**REQUIRED ACTION:** In the lines below, count those containing the word "exhibitions" and give the number alone.

Saved data entries:
>>
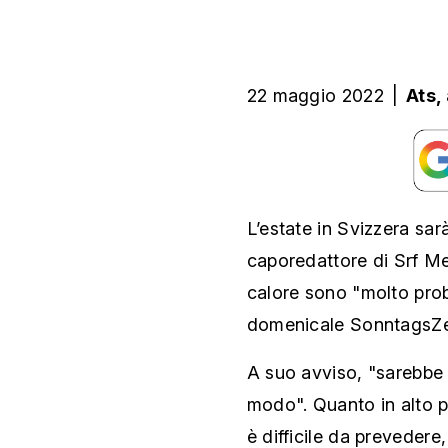
22 maggio 2022
|
Ats,
L’estate in Svizzera sar
caporedattore di Srf M
calore sono "molto proba
domenicale SonntagsZe
A suo avviso, "sarebbe 
modo". Quanto in alto p
è difficile da prevedere,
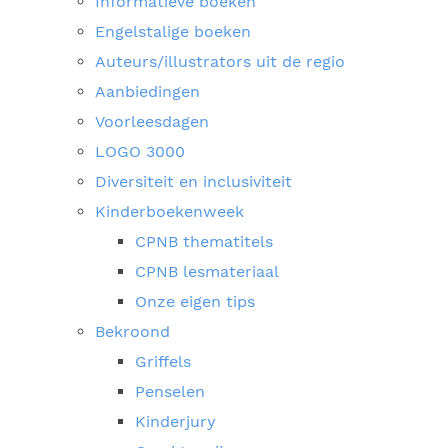
Informatieve boeken
Engelstalige boeken
Auteurs/illustrators uit de regio
Aanbiedingen
Voorleesdagen
LOGO 3000
Diversiteit en inclusiviteit
Kinderboekenweek
CPNB thematitels
CPNB lesmateriaal
Onze eigen tips
Bekroond
Griffels
Penselen
Kinderjury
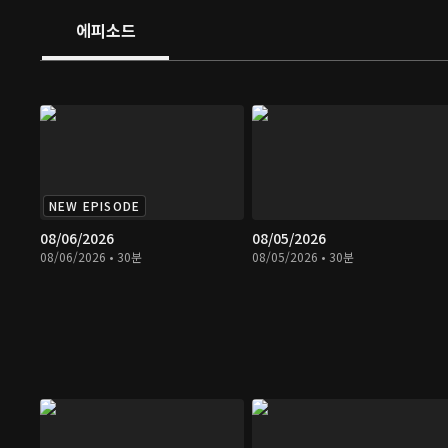
에피소드
NEW EPISODE
08/06/2026
08/05/2026
08/06/2026 • 30분
08/05/2026 • 30분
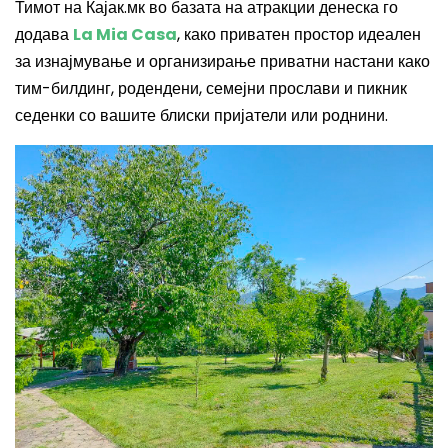
Тимот на Кајак.мк во базата на атракции денеска го
додава
La Mia Casa
, како приватен простор идеален
за изнајмување и организирање приватни настани како
тим-билдинг, родендени, семејни прослави и пикник
седенки со вашите блиски пријатели или роднини.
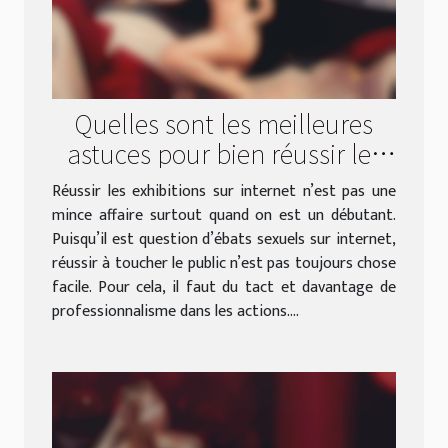
Quelles sont les meilleures
astuces pour bien réussir les
exhibitions sur webcam ?
Réussir les exhibitions sur internet n’est pas une
mince affaire surtout quand on est un débutant.
Puisqu’il est question d’ébats sexuels sur internet,
réussir à toucher le public n’est pas toujours chose
facile. Pour cela, il faut du tact et davantage de
professionnalisme dans les actions....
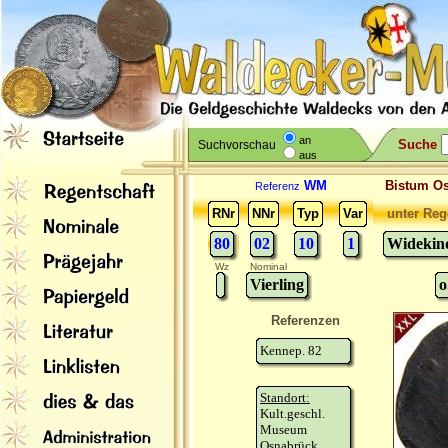
an
Suche
Suchvorschau
aus
WM
Bistum O
Referenz
RNr
NNr
Typ
Var
unter Reg
80
02
10
1
Widekind
Wz
Nominal
Vierling
o
Referenzen
Kennep. 82
Standort:
Kult.geschl.
Museum
Osnabrück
<<
**ANSWER SECTION:** 2